In February 2003, a 24-year-old female was diagnosed with classic Hodgkin's lymphoma in clinical stage II. Her initial treatment consisted of 6 cycles of ABVD followed by involved-field radiotherapy of the mediastinal mass, and resulted in complete remission until November 2004, when she suffered a relapse. After a peripheral blood stem cell harvest, she underwent high-dose BEAM chemotherapy and an autologous peripheral blood stem cell transplantation (SCT), which was completed in January 2005 and resulted in complete clinical remission. In October 2005 a second relapse occurred, characterized by infiltration of the malignancy into lymph nodes in the L1 region and pelvis. The patient was treated with radiotherapy to the pelvis and 3 cycles of standard dose BEACOPP resulting in partial remission lasting until September 2006. In October 2006 a donor was identified and an allogeneic SCT was performed resulting in a complete response until February 2008 when positron emission tomography (PET) and multislice spiral computed tomography scans identified relapse (Figure (Figure1A).1A). Chemotherapy with one cycle of LVPP did not produce a clinical response, so in April and May 2008 the patient underwent two cycles of gemcitabine: 1,000 mg/m2 on day 1 and day 8. A minor clinical response was observed but the patient's physical condition continued to worsen. Abdominal ultrasound revealed enlarged para-aortal, paracaval, mesenterial, and portal lymph nodes.

Figure 1
Positron emission tomography scans. (A) Before treatment with lenalidomide; (B) after 4 months of continuous lenalidomide treatment; and (C) after 15 months of continuous lenalidomide treatment.

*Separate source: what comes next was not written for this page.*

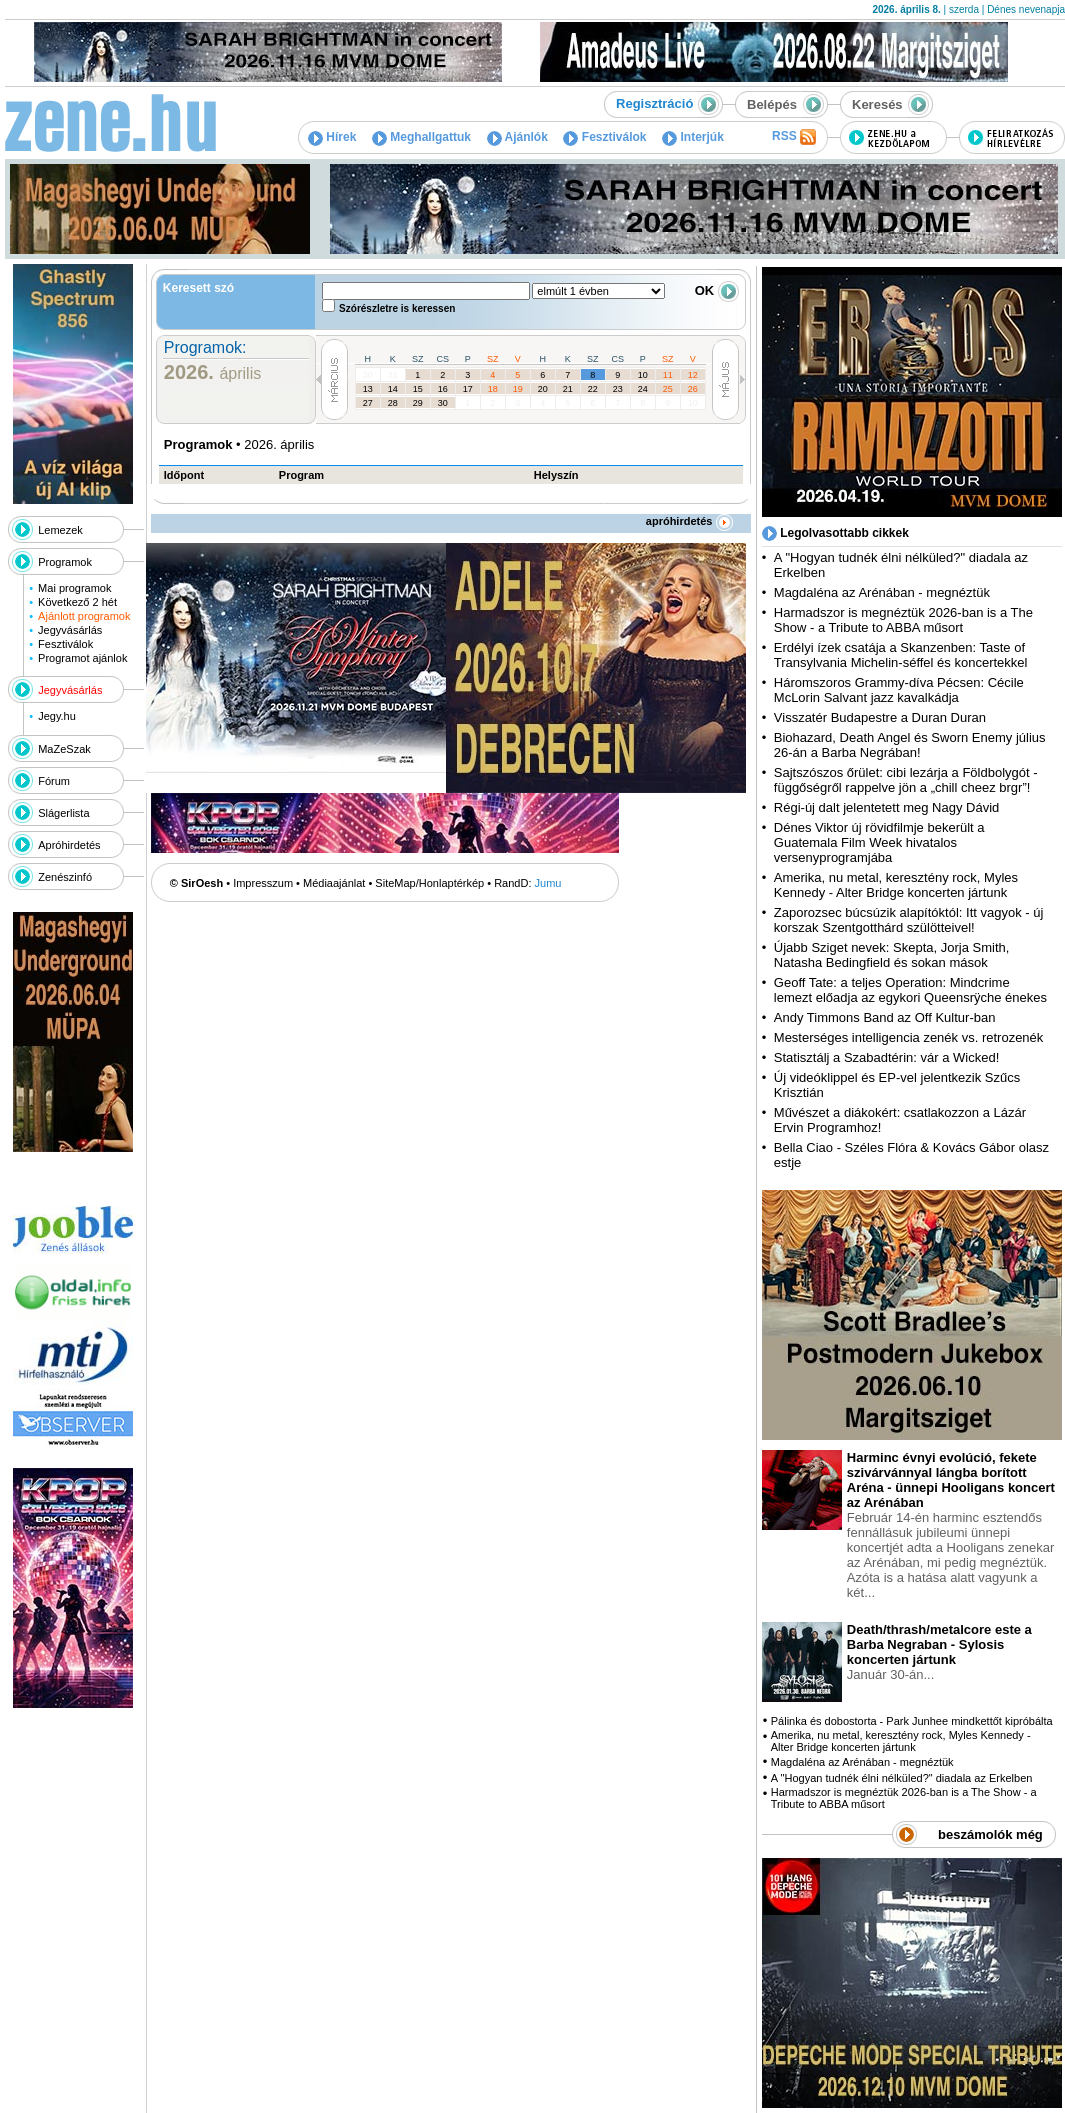 The width and height of the screenshot is (1065, 2113). What do you see at coordinates (368, 403) in the screenshot?
I see `27` at bounding box center [368, 403].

On June 25, 2008 treatment with continuous daily single-agent lenalidomide (25 mg) was initiated, outside of a clinical trial setting and based on discussions at the 10th International Conference on Malignant Lymphoma, Lugano, Switzerland, 2008. Prior to treatment initiation, the patient's hematologic and laboratory values were within or close to the normal range (Table (Table1).1). By October 2008, after 4 months of continuous lenalidomide, B symptoms had resolved, and she was able to tolerate treatment with no evidence of either hematologic or non-hematologic toxicity. The patient's physical condition improved and she was able to resume normal daily activities, such as her university studies. A PET scan performed 4 months after continuous lenalidomide (Figure (Figure1B),1B), revealed infiltrates in the middle lung lobe and in the right lobe, and the portal lymph node had shrunk. Metabolic activity was detected in the lungs and abdominal lymph nodes. The patient has remained on continuous lenalidomide since 2008. In a follow-up examination in August 2009 she was found to be in good physical condition and although her laboratory results showed mild leucopenia (World Health Organization hematologic toxicity scale grade 2), no dose reduction was required (Table (Table1).1). However, a third PET scan in September 2009 revealed new lesions in the lung, lymph nodes, and spleen, indicating disease progression (Figure (Figure1C).1C). Metabolic activity was detected in the lungs, left axillary lymph nodes, spleen, and vertebral column. Despite evidence of disease progression, the patient feels well, enjoys a good quality of life, is maintaining her university studies, and was able to go on vacation. She remains on continuous lenalidomide and her disease progression is expected to remain limited in the immediate future.

Table 1
Results of laboratory tests before initiation of lenalidomide treatment and after 12 months of continuous treatment.

Conclusions

The lenalidomide dose selected for this patient was based on the standard dose used in multiple myeloma, non-Hodgkin's lymphoma, and classic Hodgkin's lymphoma (25 mg daily for 21 days of every 28-day cycle) [1-4]. In this patient, no significant hematologic toxicity was detected with continuous lenalidomide, which has been ongoing for 18 months. The observed efficacy is consistent with data reported from two small studies [3,4]. Further clinical studies are needed to assess the clinical utility of lenalidomide in this indication, and to inform prescribing decisions on the most appropriate dose regimen.